From the line with "Warranty 1 year" through the line with "Key Features", repeat the entries verbatim, both end lines included, and add nothing.

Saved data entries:
════════════════

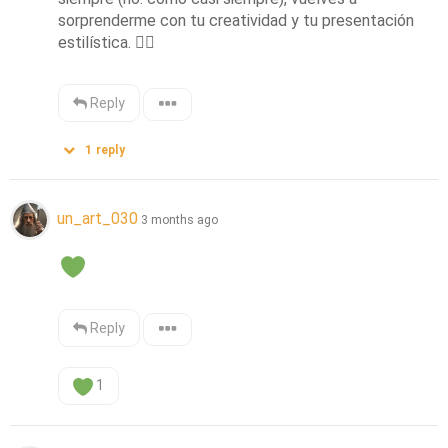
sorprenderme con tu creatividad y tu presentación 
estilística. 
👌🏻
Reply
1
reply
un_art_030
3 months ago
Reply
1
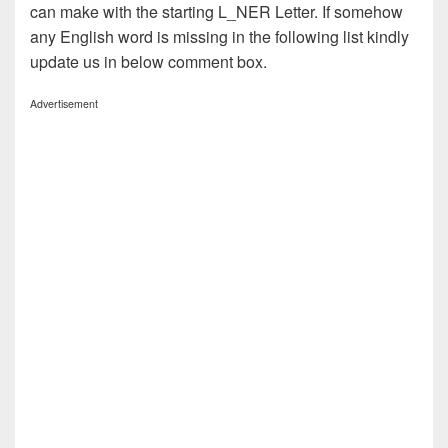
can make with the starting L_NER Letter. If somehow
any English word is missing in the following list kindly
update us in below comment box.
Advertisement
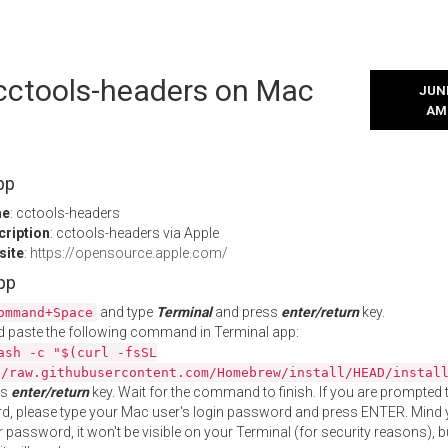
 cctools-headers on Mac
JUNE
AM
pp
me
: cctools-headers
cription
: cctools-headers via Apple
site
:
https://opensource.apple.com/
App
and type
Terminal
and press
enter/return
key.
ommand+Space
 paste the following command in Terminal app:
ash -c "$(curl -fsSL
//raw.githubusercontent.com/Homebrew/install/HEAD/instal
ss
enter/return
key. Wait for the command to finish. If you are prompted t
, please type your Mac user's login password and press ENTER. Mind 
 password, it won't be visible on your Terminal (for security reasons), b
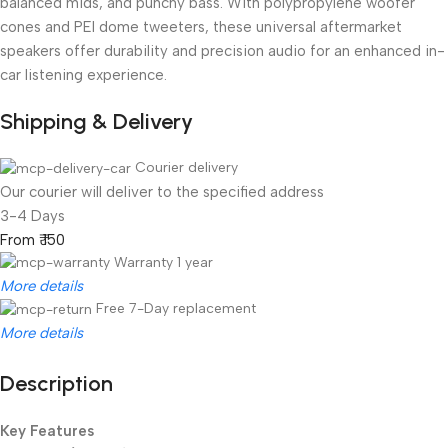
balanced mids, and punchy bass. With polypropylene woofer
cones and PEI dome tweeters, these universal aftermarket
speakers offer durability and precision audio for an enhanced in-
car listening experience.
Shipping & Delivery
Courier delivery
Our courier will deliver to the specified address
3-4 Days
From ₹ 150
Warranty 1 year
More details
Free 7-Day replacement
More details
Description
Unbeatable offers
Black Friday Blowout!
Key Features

════════════════

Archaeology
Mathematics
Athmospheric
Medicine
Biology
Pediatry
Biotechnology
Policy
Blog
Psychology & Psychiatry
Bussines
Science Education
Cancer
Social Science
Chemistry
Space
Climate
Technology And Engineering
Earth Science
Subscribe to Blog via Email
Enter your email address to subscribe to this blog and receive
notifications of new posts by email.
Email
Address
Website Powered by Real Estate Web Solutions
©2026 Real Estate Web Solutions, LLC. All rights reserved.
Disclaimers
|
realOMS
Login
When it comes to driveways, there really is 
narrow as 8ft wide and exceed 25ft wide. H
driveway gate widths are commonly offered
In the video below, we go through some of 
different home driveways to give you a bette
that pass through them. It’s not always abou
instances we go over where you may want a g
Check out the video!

════════════════

(Answer below)
Warranty 1 year
More details
Free 7-Day replacement
More details
Description
Unbeatable offers
Black Friday Blowout!
Key Features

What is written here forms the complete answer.